3.                                          La Cour est en mesure de statuer elle-même et de déterminer jusqu'à quand l'effet rétroactif doit être accordé à l'ordonnance. En effet, le dossier permet d'établir que l'intimée a touché des indemnités de l'assurance chômage depuis le 12 juin 2000 jusqu'au 30 juin 2001. Elle n'a pas touché d'indemnités de l'assurance chômage en juillet et en août 2001 (D108). Elle a trouvé un emploi depuis septembre 2001 qui lui procure un revenu un peu plus élevé que ce qu'elle touchait de l'assurance chômage. On ignore toutefois pour quel motif elle n'a pas eu de revenus en juillet et août 2001. En particulier, on ne sait pas quelles recherches elle aurait faites pour travailler durant cette période. A cet égard, on peut relever que les parties sont séparées depuis juillet 1996, qu’au moment de la séparation, l'épouse avait 38 ans et qu'on peut attendre d'elle qu'en vertu du principe du "clean break" et de la jurisprudence du Tribunal fédéral, elle mette à contribution sa capacité de gain cinq ans après la séparation (art.125 CC; ATF 128 III 65 cons.4a; ATF 127 III 38, en particulier cons.2a et les références citées). En l'espèce, il apparaît en conséquence équitable d'accorder l'effet rétroactif à l'ordonnance de mesures provisoires entreprise jusqu'au 1er septembre 2000. Cela correspond à ce qui était demandé par le recourant lors du dépôt de la première requête de modification de l'ordonnance de mesures provisoires du 27 mai 1997 demandant la suppression de la contribution d'entretien. Cela permet aussi de tenir compte de ce que l'épouse n'a vraisemblablement pas réalisé de revenus en juillet et août 2001 et de ce qu'elle réalisait un revenu moins important lorsqu'elle touchait les indemnité de l'assurance chômage que depuis qu'elle exerce une activité lucrative.
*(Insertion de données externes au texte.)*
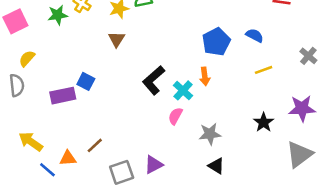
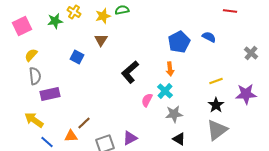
yellow line: (264, 70) -> (216, 81), moved
blue square: (86, 81) -> (77, 57), moved
gray semicircle: (17, 85) -> (35, 76), moved
cyan cross: (183, 90) -> (165, 91), moved
purple rectangle: (63, 96) -> (50, 94), moved
gray triangle: (299, 154) -> (217, 130), moved
orange triangle: (68, 158) -> (71, 136), moved

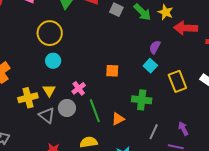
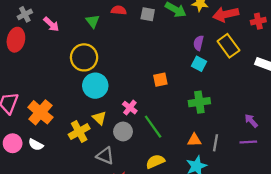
cyan circle: (53, 61) -> (95, 86), size x1.5
yellow rectangle: (177, 81) -> (228, 46), moved
gray triangle: (47, 115) -> (105, 156), moved
orange triangle: (118, 119) -> (194, 140), moved, turned 40
gray line: (154, 132) -> (216, 143), moved

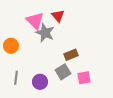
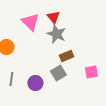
gray star: (45, 33) -> (56, 34), moved
pink square: (84, 78) -> (91, 72), moved

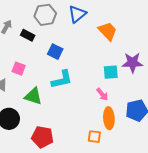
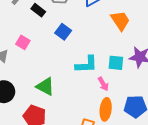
cyan L-shape: (62, 79) -> (86, 65), moved
green triangle: (33, 96) -> (45, 87), moved

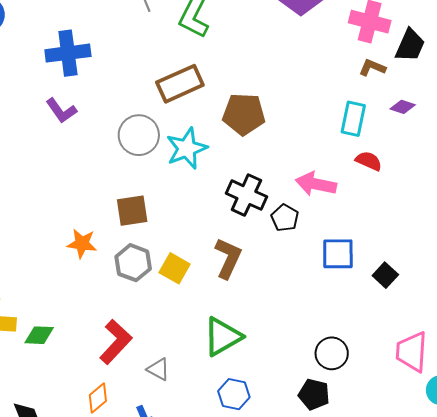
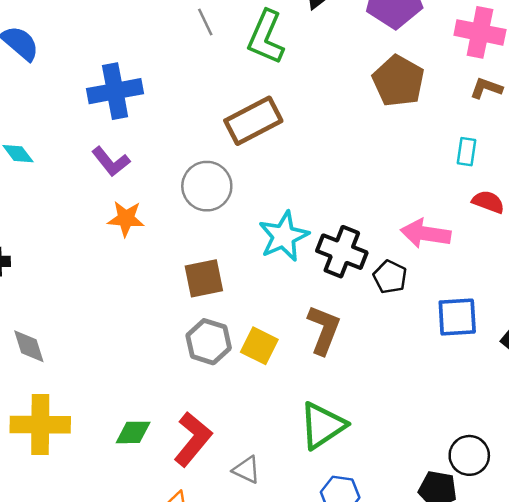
brown pentagon: (244, 114) -> (398, 81), moved, turned 30
cyan rectangle: (353, 119) -> (467, 152), size x0.7
cyan star: (187, 148) -> (284, 236), moved
orange star: (82, 244) -> (126, 219), moved
green diamond: (39, 335) -> (133, 432), moved
black circle: (332, 353) -> (469, 455), moved

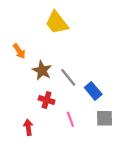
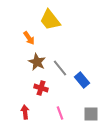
orange arrow: (19, 51) -> (29, 38), moved
gray square: (105, 118) -> (91, 114), moved
pink line: (70, 119) -> (60, 113), moved

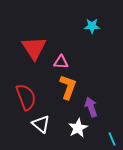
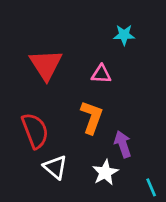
pink triangle: (61, 62) -> (101, 74), moved

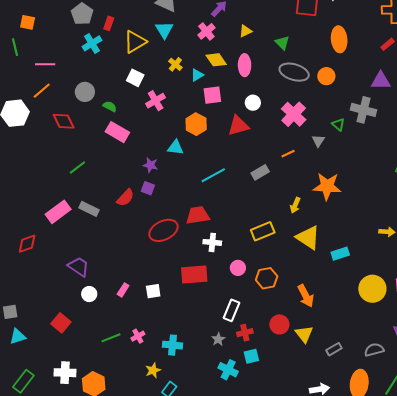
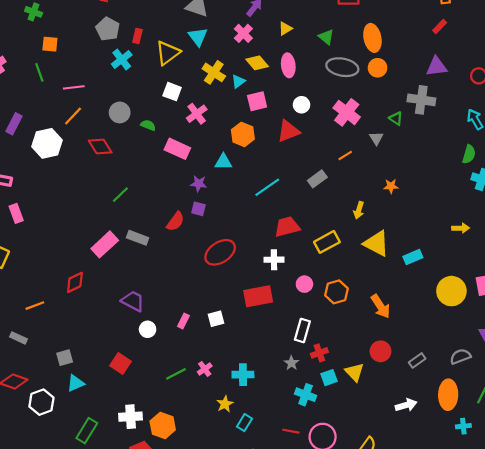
orange ellipse: (339, 39) -> (372, 38), moved
yellow cross: (175, 64) -> (214, 72), size x1.5
pink rectangle: (117, 132) -> (177, 149), moved
orange star: (327, 186) -> (391, 186), size x0.5
red trapezoid: (198, 215) -> (287, 227), moved
red circle: (279, 324) -> (381, 351), moved
yellow triangle: (304, 334) -> (354, 372), moved

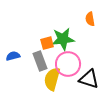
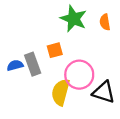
green star: (63, 39) -> (73, 19), moved, turned 30
gray rectangle: (40, 61) -> (33, 64), moved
4.                                          Vu le sort de la cause, les frais seront mis à la charge de l'intimée. Elle sera également condamnée à verser une indemnité de dépens au recourant.

Par ces motifs, LA COUR DE CASSATION CIVILE

1.      Déclare le recours bien fondé.

       Statuant elle-même :

2.      Dit que l'ordonnance de mesures provisoires rendue le 19 septembre 2002 par le président du Tribunal civil du district de Neuchâtel a un effet rétroactif au 1er septembre 2000.

3.      Condamne l'intimée aux frais de la cause, avancés par le recourant et arrêtés à 550 francs, ainsi qu'à verser une indemnité de dépens de 500 francs au recourant.